Slides from FYS-KJM4411/9411 Variational Monte Carlo methods

Spring 2015

Quantum Monte Carlo Motivation

Given a hamiltonian $H$ and a trial wave function $\Psi_T$, the variational principle states that the expectation value of $\langle H \rangle$, defined through

$$ E[H]= \langle H \rangle = \frac{\int d\boldsymbol{R}\Psi^{\ast}_T(\boldsymbol{R})H(\boldsymbol{R})\Psi_T(\boldsymbol{R})} {\int d\boldsymbol{R}\Psi^{\ast}_T(\boldsymbol{R})\Psi_T(\boldsymbol{R})}, $$

is an upper bound to the ground state energy $E_0$ of the hamiltonian $H$, that is

$$ E_0 \le \langle H \rangle . $$

In general, the integrals involved in the calculation of various expectation values are multi-dimensional ones.
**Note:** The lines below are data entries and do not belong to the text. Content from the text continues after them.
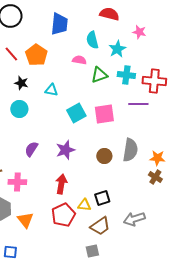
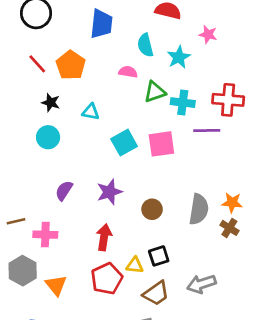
cyan cross: (126, 75) -> (183, 103), moved
gray semicircle: (130, 150) -> (199, 209), moved
brown circle: (104, 156) -> (152, 209), moved

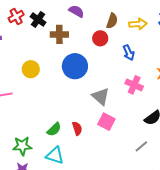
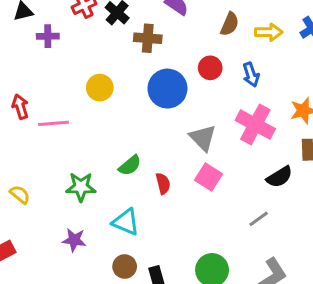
red circle: (100, 38) -> (210, 68), moved
pink cross: (134, 85) -> (255, 124), size x1.4
green semicircle: (54, 129) -> (130, 165), moved
green star: (22, 146) -> (81, 187), moved

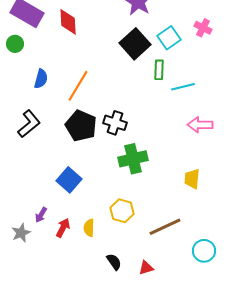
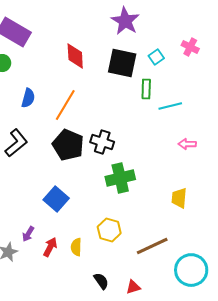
red diamond: (68, 22) -> (75, 56), moved
cyan square: (169, 38) -> (156, 57), size x0.7
black square: (135, 44) -> (122, 63), turned -36
pink arrow: (200, 125) -> (187, 144), size x0.7
cyan circle: (204, 251) -> (191, 270), size x1.4

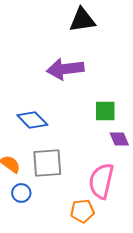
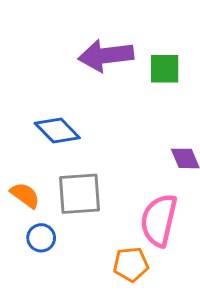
green square: (105, 111) -> (165, 69), moved

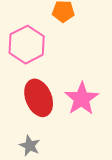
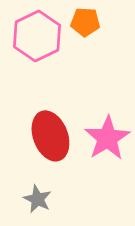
pink hexagon: (27, 45) -> (37, 36), moved

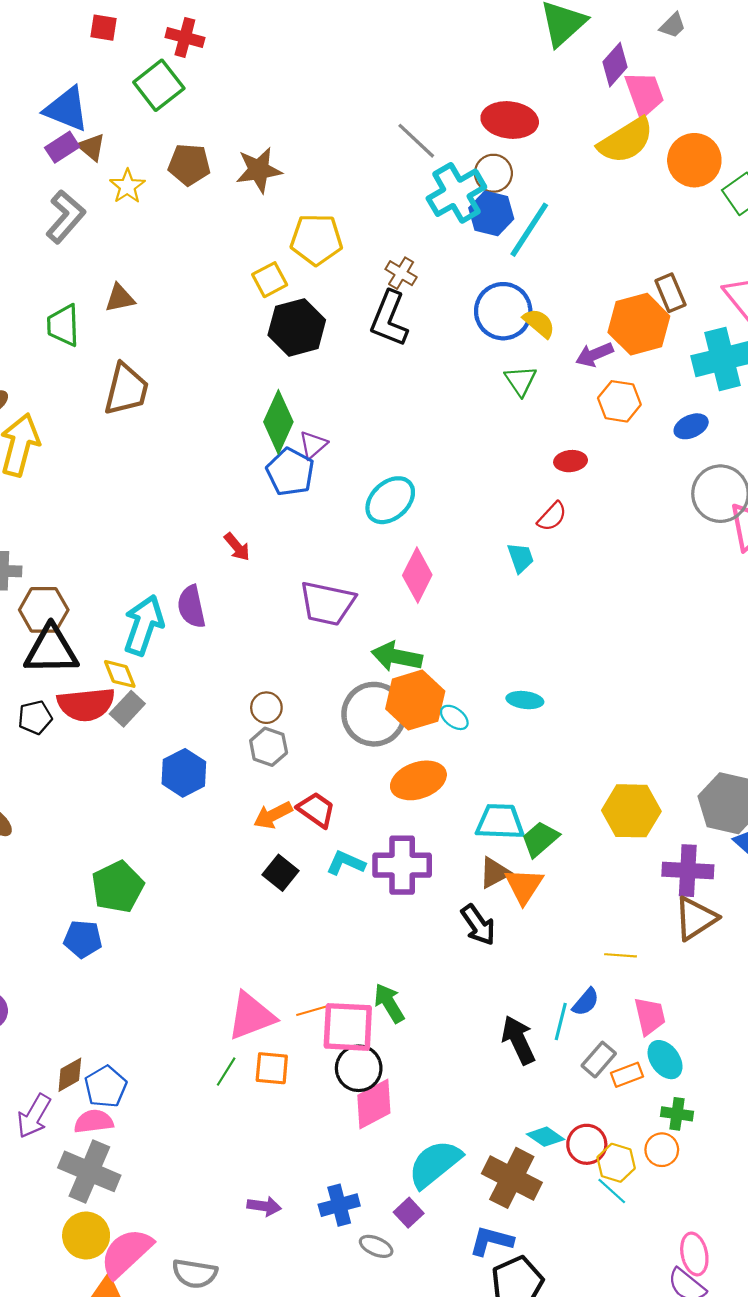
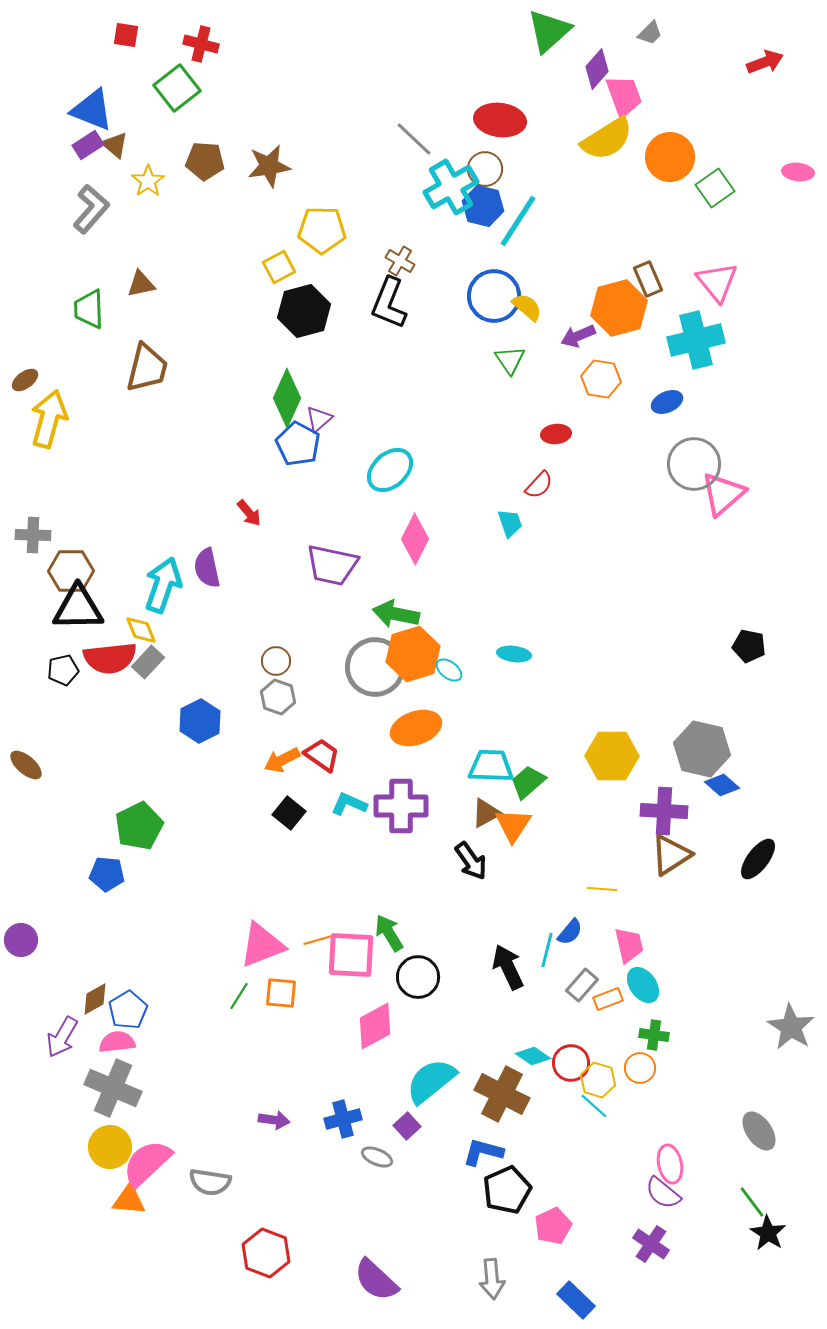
black circle: (359, 1068) -> (418, 977), moved

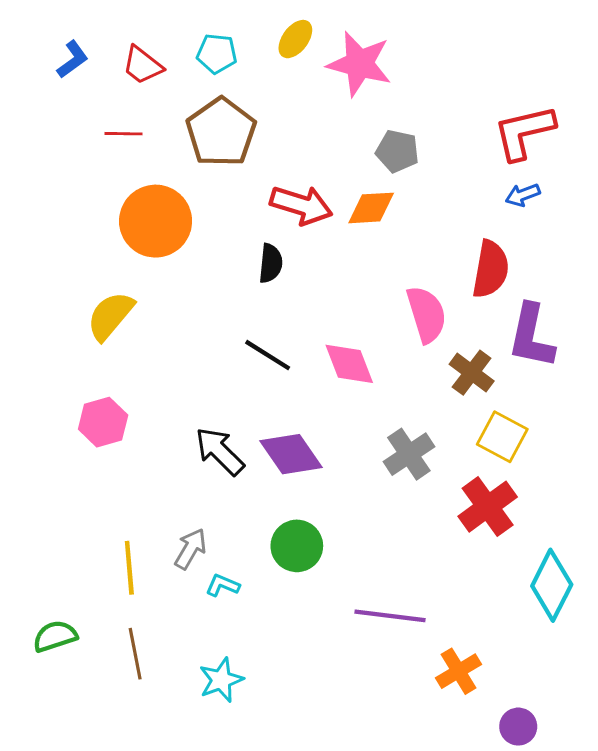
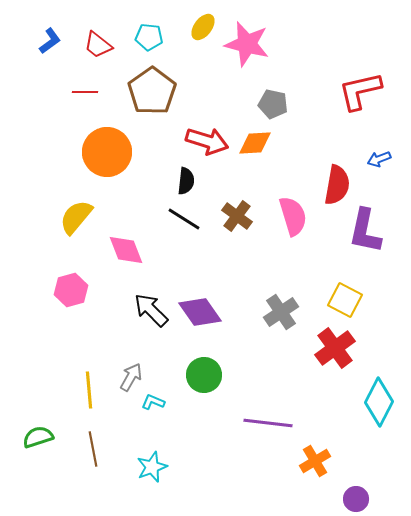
blue arrow: (523, 195) -> (379, 159), moved
black line: (268, 355) -> (184, 219), moved
pink diamond: (349, 364) -> (126, 250), moved
brown cross: (472, 373) -> (237, 216), moved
Traditional integration methods such as the Gauss-Legendre will not be adequate for say the computation of the energy of a many-body system.

Quantum Monte Carlo Motivation

The trial wave function can be expanded in the eigenstates of the hamiltonian since they form a complete set, viz.,

$$ \Psi_T(\boldsymbol{R})=\sum_i a_i\Psi_i(\boldsymbol{R}), $$

and assuming the set of eigenfunctions to be normalized one obtains

$$ \frac{\sum_{nm}a^*_ma_n \int d\boldsymbol{R}\Psi^{\ast}_m(\boldsymbol{R})H(\boldsymbol{R})\Psi_n(\boldsymbol{R})} {\sum_{nm}a^*_ma_n \int d\boldsymbol{R}\Psi^{\ast}_m(\boldsymbol{R})\Psi_n(\boldsymbol{R})} =\frac{\sum_{n}a^2_n E_n} {\sum_{n}a^2_n} \ge E_0, $$

where we used that $H(\boldsymbol{R})\Psi_n(\boldsymbol{R})=E_n\Psi_n(\boldsymbol{R})$. In general, the integrals involved in the calculation of various expectation values are multi-dimensional ones. The variational principle yields the lowest state of a given symmetry.

Quantum Monte Carlo Motivation

In most cases, a wave function has only small values in large parts of configuration space, and a straightforward procedure which uses homogenously distributed random points in configuration space will most likely lead to poor results. This may suggest that some kind of importance sampling combined with e.g., the Metropolis algorithm may be a more efficient way of obtaining the ground state energy. The hope is then that those regions of configurations space where the wave function assumes appreciable values are sampled more efficiently.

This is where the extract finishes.